### RECORDS FOR PROCESSING ###

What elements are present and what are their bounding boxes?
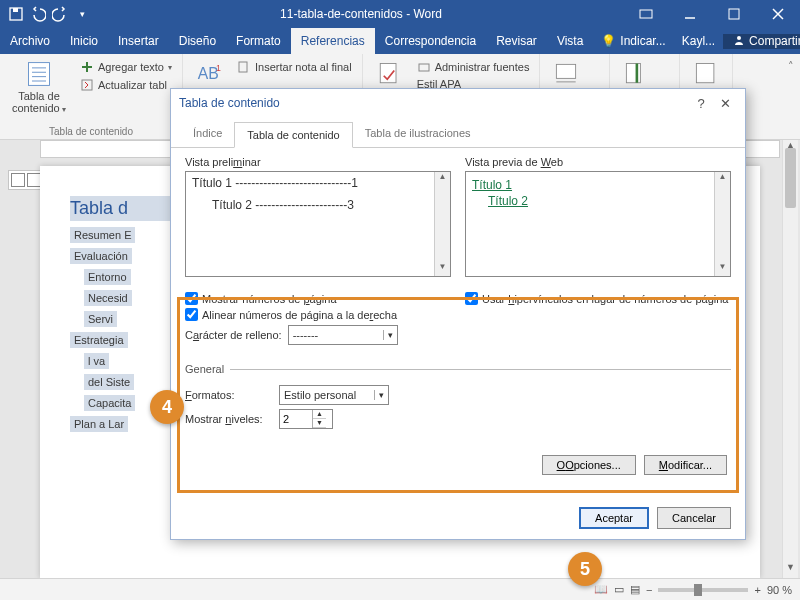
close-button[interactable] [756, 0, 800, 28]
insert-citation-button[interactable] [371, 58, 407, 90]
callout-badge-4: 4 [150, 390, 184, 424]
tab-archivo[interactable]: Archivo [0, 28, 60, 54]
manage-sources-label: Administrar fuentes [435, 61, 530, 73]
toc-entry: Resumen E [70, 227, 135, 243]
options-button[interactable]: OOpciones...Opciones... [542, 455, 636, 475]
preview-scrollbar[interactable]: ▲▼ [714, 172, 730, 276]
leader-label: Carácter de relleno: [185, 329, 282, 341]
tab-vista[interactable]: Vista [547, 28, 593, 54]
tab-tabla-ilustraciones[interactable]: Tabla de ilustraciones [353, 121, 483, 147]
preview-line: Título 2 -----------------------3 [212, 198, 444, 212]
scroll-down-icon[interactable]: ▼ [783, 562, 798, 578]
toc-entry: Plan a Lar [70, 416, 128, 432]
tell-me[interactable]: 💡 Indicar... [593, 34, 673, 48]
dialog-close-button[interactable]: ✕ [713, 96, 737, 111]
levels-input[interactable] [280, 413, 312, 425]
toc-entry: Estrategia [70, 332, 128, 348]
tab-diseno[interactable]: Diseño [169, 28, 226, 54]
toc-entry: Evaluación [70, 248, 132, 264]
web-layout-icon[interactable]: ▤ [630, 583, 640, 596]
svg-rect-20 [419, 64, 429, 71]
user-name[interactable]: Kayl... [674, 34, 723, 48]
zoom-in-button[interactable]: + [754, 584, 760, 596]
zoom-level[interactable]: 90 % [767, 584, 792, 596]
preview-scrollbar[interactable]: ▲▼ [434, 172, 450, 276]
dialog-help-button[interactable]: ? [689, 96, 713, 111]
title-bar: ▾ 11-tabla-de-contenidos - Word [0, 0, 800, 28]
svg-rect-15 [82, 80, 92, 90]
tab-tabla-contenido[interactable]: Tabla de contenido [234, 122, 352, 148]
qat-customize-icon[interactable]: ▾ [74, 6, 90, 22]
right-align-label: Alinear números de página a la derecha [202, 309, 397, 321]
add-text-button[interactable]: Agregar texto [78, 58, 174, 76]
use-hyperlinks-input[interactable] [465, 292, 478, 305]
tab-inicio[interactable]: Inicio [60, 28, 108, 54]
use-hyperlinks-checkbox[interactable]: Usar hipervínculos en lugar de números d… [465, 292, 731, 305]
toc-entry: del Siste [84, 374, 134, 390]
formats-value: Estilo personal [284, 389, 356, 401]
svg-rect-23 [627, 64, 641, 83]
levels-spinner[interactable]: ▲▼ [279, 409, 333, 429]
formats-label: Formatos: [185, 389, 273, 401]
print-preview-label: Vista preliminar [185, 156, 451, 168]
tab-indice[interactable]: Índice [181, 121, 234, 147]
svg-rect-18 [239, 62, 247, 72]
mark-citation-button[interactable] [688, 58, 724, 90]
zoom-slider[interactable] [658, 588, 748, 592]
web-preview-link[interactable]: Título 2 [488, 194, 724, 208]
print-preview: Título 1 -----------------------------1 … [185, 171, 451, 277]
save-icon[interactable] [8, 6, 24, 22]
menu-bar: Archivo Inicio Insertar Diseño Formato R… [0, 28, 800, 54]
dialog-titlebar: Tabla de contenido ? ✕ [171, 89, 745, 117]
share-icon [733, 34, 745, 49]
general-group: General Formatos: Estilo personal ▾ Most… [185, 363, 731, 433]
insert-caption-button[interactable] [548, 58, 584, 90]
web-preview-link[interactable]: Título 1 [472, 178, 724, 192]
svg-text:1: 1 [216, 63, 221, 73]
toc-entry: Entorno [84, 269, 131, 285]
zoom-out-button[interactable]: − [646, 584, 652, 596]
right-align-checkbox[interactable]: Alinear números de página a la derecha [185, 308, 451, 321]
spin-down-icon[interactable]: ▼ [313, 419, 326, 428]
add-text-label: Agregar texto [98, 61, 164, 73]
right-align-input[interactable] [185, 308, 198, 321]
ribbon-display-icon[interactable] [624, 0, 668, 28]
callout-badge-5: 5 [568, 552, 602, 586]
ok-button[interactable]: Aceptar [579, 507, 649, 529]
toc-button[interactable]: Tabla de contenido [8, 58, 70, 116]
print-layout-icon[interactable]: ▭ [614, 583, 624, 596]
spin-up-icon[interactable]: ▲ [313, 410, 326, 419]
tab-correspondencia[interactable]: Correspondencia [375, 28, 486, 54]
manage-sources-button[interactable]: Administrar fuentes [415, 58, 532, 76]
collapse-ribbon-icon[interactable]: ˄ [782, 54, 800, 139]
vertical-scrollbar[interactable]: ▲ ▼ [782, 140, 798, 578]
tab-formato[interactable]: Formato [226, 28, 291, 54]
chevron-down-icon: ▾ [374, 390, 384, 400]
dialog-title: Tabla de contenido [179, 96, 280, 110]
modify-button[interactable]: Modificar... [644, 455, 727, 475]
leader-combo[interactable]: ------- ▾ [288, 325, 398, 345]
minimize-button[interactable] [668, 0, 712, 28]
tab-revisar[interactable]: Revisar [486, 28, 547, 54]
tab-insertar[interactable]: Insertar [108, 28, 169, 54]
read-mode-icon[interactable]: 📖 [594, 583, 608, 596]
insert-endnote-button[interactable]: Insertar nota al final [235, 58, 354, 76]
formats-combo[interactable]: Estilo personal ▾ [279, 385, 389, 405]
redo-icon[interactable] [52, 6, 68, 22]
svg-rect-25 [697, 64, 715, 83]
mark-entry-button[interactable] [618, 58, 654, 90]
tell-me-label: Indicar... [620, 34, 665, 48]
tab-referencias[interactable]: Referencias [291, 28, 375, 54]
scroll-thumb[interactable] [785, 148, 796, 208]
insert-footnote-button[interactable]: AB1 [191, 58, 227, 90]
update-table-button[interactable]: Actualizar tabl [78, 76, 174, 94]
preview-line: Título 1 -----------------------------1 [192, 176, 444, 190]
show-page-numbers-checkbox[interactable]: Mostrar números de página [185, 292, 451, 305]
nav-pane-toggle[interactable] [8, 170, 44, 190]
share-button[interactable]: Compartir [723, 34, 800, 49]
svg-rect-21 [557, 64, 576, 78]
maximize-button[interactable] [712, 0, 756, 28]
undo-icon[interactable] [30, 6, 46, 22]
show-page-numbers-input[interactable] [185, 292, 198, 305]
cancel-button[interactable]: Cancelar [657, 507, 731, 529]
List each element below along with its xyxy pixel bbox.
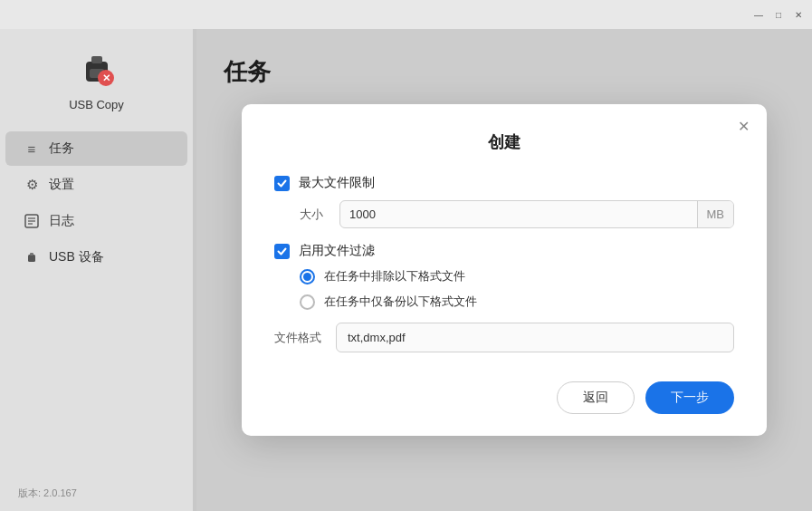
sidebar-item-logs[interactable]: 日志	[5, 204, 187, 238]
radio-row-backup: 在任务中仅备份以下格式文件	[300, 294, 734, 310]
svg-rect-9	[28, 255, 35, 262]
next-button[interactable]: 下一步	[645, 381, 734, 414]
sidebar-label-logs: 日志	[49, 213, 74, 229]
window-controls: — □ ✕	[752, 8, 805, 21]
modal-footer: 返回 下一步	[274, 381, 734, 414]
sidebar-item-tasks[interactable]: ≡ 任务	[5, 131, 187, 166]
app-name-label: USB Copy	[69, 98, 124, 111]
title-bar: — □ ✕	[0, 0, 812, 29]
format-row: 文件格式	[274, 323, 734, 352]
sidebar-footer: 版本: 2.0.167	[0, 476, 193, 511]
radio-exclude-label: 在任务中排除以下格式文件	[324, 268, 465, 284]
content-area: 任务 ✕ 创建	[196, 29, 812, 511]
svg-rect-2	[91, 56, 102, 63]
radio-row-exclude: 在任务中排除以下格式文件	[300, 268, 734, 284]
max-file-limit-label: 最大文件限制	[299, 175, 375, 191]
app-window: — □ ✕ ✕	[0, 0, 812, 511]
svg-text:✕: ✕	[101, 72, 110, 83]
file-filter-section: 启用文件过滤 在任务中排除以下格式文件 在任务中仅备份以下格式文件	[274, 243, 734, 352]
sidebar-item-settings[interactable]: ⚙ 设置	[5, 168, 187, 202]
usb-icon	[24, 249, 40, 265]
tasks-icon: ≡	[24, 140, 40, 157]
app-icon: ✕	[73, 43, 120, 91]
sidebar-header: ✕ USB Copy	[0, 29, 193, 130]
size-input-wrap: MB	[339, 200, 734, 228]
modal-overlay: ✕ 创建 最大文件限制	[196, 29, 812, 511]
main-layout: ✕ USB Copy ≡ 任务 ⚙ 设置	[0, 29, 812, 511]
modal-create: ✕ 创建 最大文件限制	[242, 104, 767, 436]
size-label: 大小	[300, 207, 325, 223]
back-button[interactable]: 返回	[557, 381, 635, 414]
size-input[interactable]	[340, 201, 697, 227]
sidebar-label-tasks: 任务	[49, 140, 74, 157]
size-field-row: 大小 MB	[300, 200, 734, 228]
max-file-limit-section: 最大文件限制 大小 MB	[274, 175, 734, 228]
sidebar-item-usb[interactable]: USB 设备	[5, 240, 187, 275]
version-label: 版本: 2.0.167	[18, 487, 77, 498]
close-button[interactable]: ✕	[792, 8, 805, 21]
radio-group: 在任务中排除以下格式文件 在任务中仅备份以下格式文件	[300, 268, 734, 310]
file-filter-label: 启用文件过滤	[299, 243, 375, 259]
sidebar: ✕ USB Copy ≡ 任务 ⚙ 设置	[0, 29, 193, 511]
svg-rect-10	[30, 253, 33, 256]
radio-exclude[interactable]	[300, 269, 315, 284]
settings-icon: ⚙	[24, 177, 40, 193]
sidebar-label-settings: 设置	[49, 177, 74, 193]
modal-title: 创建	[274, 131, 734, 153]
format-input[interactable]	[336, 323, 734, 352]
radio-backup-label: 在任务中仅备份以下格式文件	[324, 294, 477, 310]
modal-close-button[interactable]: ✕	[734, 117, 752, 135]
sidebar-label-usb: USB 设备	[49, 249, 104, 265]
file-filter-checkbox[interactable]	[274, 244, 290, 259]
radio-backup[interactable]	[300, 294, 315, 310]
format-label: 文件格式	[274, 330, 321, 346]
minimize-button[interactable]: —	[752, 8, 765, 21]
file-filter-row: 启用文件过滤	[274, 243, 734, 259]
sidebar-nav: ≡ 任务 ⚙ 设置	[0, 130, 193, 476]
logs-icon	[24, 213, 40, 229]
maximize-button[interactable]: □	[772, 8, 785, 21]
max-file-limit-row: 最大文件限制	[274, 175, 734, 191]
size-unit: MB	[697, 201, 734, 227]
max-file-limit-checkbox[interactable]	[274, 176, 290, 191]
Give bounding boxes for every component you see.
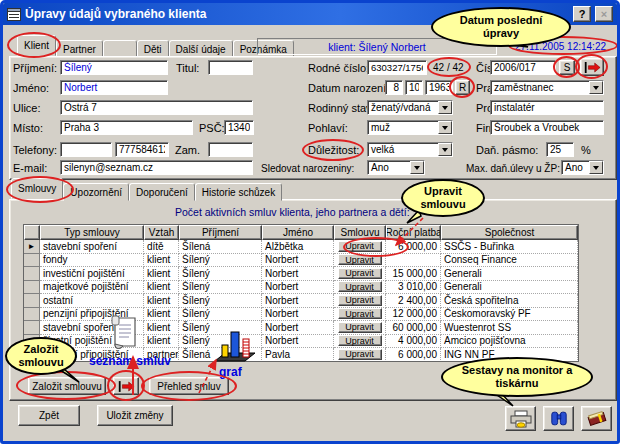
prijmeni-input[interactable] <box>60 60 168 75</box>
cell-spolecnost: Českomoravský PF <box>441 308 578 322</box>
cell-prijmeni: Šílený <box>179 294 262 308</box>
cell-smlouvu: Upravit <box>334 294 386 308</box>
pracovni-stav-select[interactable]: zaměstnanec <box>490 80 604 95</box>
sledovat-narozeniny-select[interactable]: Ano <box>367 160 425 175</box>
rok-input[interactable] <box>425 80 453 95</box>
dan-pasmo-input[interactable] <box>546 142 574 157</box>
cell-vztah: klient <box>144 254 179 268</box>
prehled-smluv-button[interactable]: Přehled smluv <box>149 377 229 395</box>
row-selector[interactable] <box>24 294 40 308</box>
cell-jmeno: Norbert <box>262 281 334 295</box>
cell-prijmeni: Šílený <box>179 308 262 322</box>
active-contracts-label: Počet aktivních smluv klienta, jeho part… <box>175 206 410 218</box>
callout-zalozit-smlouvu: Založit smlouvu <box>5 337 77 375</box>
cell-smlouvu: Upravit <box>334 240 386 254</box>
cislo-analyzy-input[interactable] <box>490 60 556 75</box>
ulozit-zmeny-button[interactable]: Uložit změny <box>97 405 173 426</box>
telefon2-input[interactable] <box>115 142 169 157</box>
row-selector[interactable] <box>24 281 40 295</box>
cell-rocni-platba: 6 000,00 <box>386 240 441 254</box>
cell-typ-smlouvy: majetkové pojištění <box>40 281 144 295</box>
upravit-button[interactable]: Upravit <box>338 349 382 360</box>
book-icon <box>586 410 608 427</box>
tab-doporuceni[interactable]: Doporučení <box>129 183 195 201</box>
zpet-button[interactable]: Zpět <box>18 405 80 426</box>
cell-vztah: klient <box>144 267 179 281</box>
tab-historie-schuzek[interactable]: Historie schůzek <box>195 183 282 201</box>
rodinny-stav-select[interactable]: ženatý/vdaná <box>367 100 453 115</box>
table-row: ►stavební spořenídítěŠílenáAlžbětkaUprav… <box>24 240 578 254</box>
s-button[interactable]: S <box>559 60 575 75</box>
den-input[interactable] <box>385 80 403 95</box>
psc-label: PSČ: <box>199 122 225 134</box>
upravit-button[interactable]: Upravit <box>338 295 382 306</box>
tab-upozorneni[interactable]: Upozornění <box>63 183 129 201</box>
printer-icon <box>509 410 533 428</box>
chevron-down-icon[interactable] <box>589 81 603 94</box>
contract-list-caption: seznam smluv <box>89 354 171 368</box>
contracts-table-header: Typ smlouvyVztahPříjmeníJménoSmlouvuRočn… <box>24 225 578 240</box>
dulezitost-select[interactable]: velká <box>367 142 453 157</box>
upravit-button[interactable]: Upravit <box>338 241 382 252</box>
pohlavi-select[interactable]: muž <box>367 120 453 135</box>
profese-input[interactable] <box>490 100 604 115</box>
rodne-cislo-input[interactable] <box>367 60 427 75</box>
row-selector[interactable]: ► <box>24 240 40 254</box>
column-header: Typ smlouvy <box>40 225 144 240</box>
ulice-input[interactable] <box>60 100 253 115</box>
tab-smlouvy[interactable]: Smlouvy <box>11 178 63 199</box>
row-selector[interactable] <box>24 267 40 281</box>
chevron-down-icon[interactable] <box>438 143 452 156</box>
help-button[interactable]: ? <box>573 6 591 22</box>
prijmeni-label: Příjmení: <box>13 62 57 74</box>
cell-smlouvu: Upravit <box>334 321 386 335</box>
dan-pasmo-label: Daň. pásmo: <box>476 144 538 156</box>
firma-input[interactable] <box>490 120 604 135</box>
help-book-button[interactable] <box>581 406 612 431</box>
chevron-down-icon[interactable] <box>410 161 424 174</box>
upravit-button[interactable]: Upravit <box>338 254 382 265</box>
misto-input[interactable] <box>60 120 193 135</box>
print-button[interactable] <box>505 406 536 431</box>
upravit-button[interactable]: Upravit <box>338 281 382 292</box>
upravit-button[interactable]: Upravit <box>338 322 382 333</box>
search-button[interactable] <box>543 406 574 431</box>
upravit-button[interactable]: Upravit <box>338 308 382 319</box>
upravit-button[interactable]: Upravit <box>338 268 382 279</box>
sledovat-narozeniny-label: Sledovat narozeniny: <box>261 163 354 174</box>
cell-rocni-platba: 60 000,00 <box>386 321 441 335</box>
close-button[interactable]: × <box>595 6 613 22</box>
cell-rocni-platba <box>386 254 441 268</box>
row-selector[interactable] <box>24 254 40 268</box>
tab-klient[interactable]: Klient <box>17 35 56 56</box>
column-header: Společnost <box>441 225 578 240</box>
cell-jmeno: Alžbětka <box>262 240 334 254</box>
r-button[interactable]: R <box>455 80 470 95</box>
row-selector[interactable] <box>24 321 40 335</box>
contract-list-button[interactable] <box>113 377 139 395</box>
max-dan-ulevy-label: Max. daň.úlevy u ŽP: <box>466 163 560 174</box>
jmeno-input[interactable] <box>60 80 168 95</box>
export-arrow-icon <box>117 380 135 393</box>
email-input[interactable] <box>60 160 253 175</box>
titul-input[interactable] <box>208 60 253 75</box>
telefon1-input[interactable] <box>60 142 112 157</box>
psc-input[interactable] <box>224 120 254 135</box>
rodinny-stav-label: Rodinný stav: <box>308 102 375 114</box>
chevron-down-icon[interactable] <box>438 101 452 114</box>
max-dan-ulevy-select[interactable]: Ano <box>561 160 604 175</box>
cell-spolecnost: SSČS - Buřinka <box>441 240 578 254</box>
row-selector[interactable] <box>24 308 40 322</box>
dulezitost-value: velká <box>368 143 438 156</box>
chevron-down-icon[interactable] <box>438 121 452 134</box>
mesic-input[interactable] <box>405 80 423 95</box>
cell-vztah: klient <box>144 294 179 308</box>
column-header: Smlouvu <box>334 225 386 240</box>
zam-input[interactable] <box>208 142 253 157</box>
chevron-down-icon[interactable] <box>589 161 603 174</box>
callout-upravit-smlouvu: Upravit smlouvu <box>401 179 485 217</box>
cell-smlouvu: Upravit <box>334 281 386 295</box>
export-analysis-button[interactable] <box>580 58 604 76</box>
upravit-button[interactable]: Upravit <box>338 335 382 346</box>
table-row: investiční pojištěníklientŠílenýNorbertU… <box>24 267 578 281</box>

###

◆ **WORK ITEM**
Above are the records; copy every line in them that holds the word "settings".

◆ **EXPECTED ANSWER**
sidebar-item-settings[interactable]: ⚙ 设置	[5, 168, 187, 202]
settings-icon: ⚙	[24, 177, 40, 193]
sidebar-label-settings: 设置	[49, 177, 74, 193]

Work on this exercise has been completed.